Na primeira pessoa! O Cancro e eu!

NO MATTER WHAT!!!
Não importa o quê!!!

Não tenho medo de morrer, tenho medo de não viver o próximo instante. Sónia Sultuane

No dia 22 Dezembro de 2015, foi-me diagnosticado o segundo cancro, este no sistema linfático. Que grande presente de Natal. Ninguém esta preparado para ouvir novamente: Estas com cancro!!! Outra vez?! e este com uma gravidade muito maior, de um cancro para o outro estava na tal janela dos cinco anos. Teria que fazer quimioterapia e radioterapia. Estava agora com quarenta e cinco anos. Pensei, desisto? Luto? Terei hipóteses? Vou sofrer novamente? Tinha acabado de perder uma irmã, também com cancro, tinha um turbilhão de dúvidas de medos de incertezas, mas a minha teimosia e o meu amor pela vida fez com que fosse a luta. Enchi-me de coragem e determinação e no dia 6 de Janeiro de 2016 comecei os meus tratamentos na África do Sul, para onde fui viver durante seis meses, longe de casa, da família mais alargada e dos amigos.

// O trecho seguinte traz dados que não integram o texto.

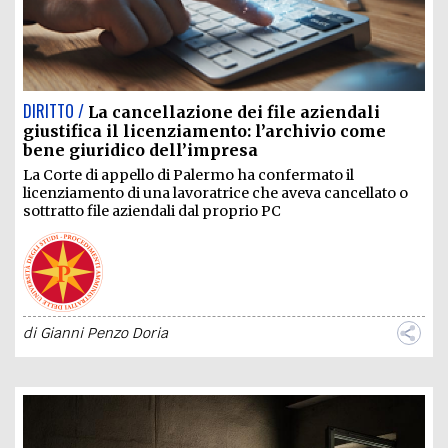
DIRITTO /
La cancellazione dei file aziendali
giustifica il licenziamento: l’archivio come
bene giuridico dell’impresa
La Corte di appello di Palermo ha confermato il
licenziamento di una lavoratrice che aveva cancellato o
sottratto file aziendali dal proprio PC
di
Gianni Penzo Doria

Primeiro vem o… outra vez eu? porquê? e depois vem o pânico, o medo, o desespero!!! o medo de morrer.

O cancro linfático, é o cancro que afecta os gânglios linfáticos que temos pelo corpo. Em linguagem mais simples que afecta o sangue branco do corpo.

Quem tem cancro é porque é mau, porque guarda rancor no coração, porque é mal resolvido/a. Os bebés nascem com cancro e as crianças ficam com cancro também!!! eles tiveram tempo de odiar ou guardar qualquer rancor por alguém? Ouvi isso várias vezes!!!Não deixe que a maldade, a estupidez e a ignorância dos outros, ainda lhe afete mais, já chega a sua condição clínica, mental, espiritual e também financeira com certeza, para que ainda aceite gente tóxica perto de si. Não deixe nem permita que gente assim, chegue perto de si, pois tornam-se piores do que o próprio cancro. Eles não sabem o que dizem, nem nunca estiveram na sua pele.

Há vários e diferentes tipos de cancros e os efeitos são diferentes de pessoa para pessoa, eu tive:

Estive anos a sofrer sem saber o que tinha
Tinha muito cansaço
Tinha muitas infecções urinárias repetidamente com sangue
Perdi muito peso
Perdi a massa muscular
Perdi o apetite
Estava sempre com sono, bastava encostar-me a qualquer sítio adormecia abruptamente
Tinha desmaios estranhos (quase que fechar os olhos e abrir em seguida, e perdia os sentidos e a noção de que tudo tinha desaparecido).
Tinha um mau estar geral sem explicação

Há diferentes tratamentos, dependendo do cancro que se têm, onde esta localizado, e o estágio do mesmo, que vai do estágio 1 (o mais leve) até ao estágio 5.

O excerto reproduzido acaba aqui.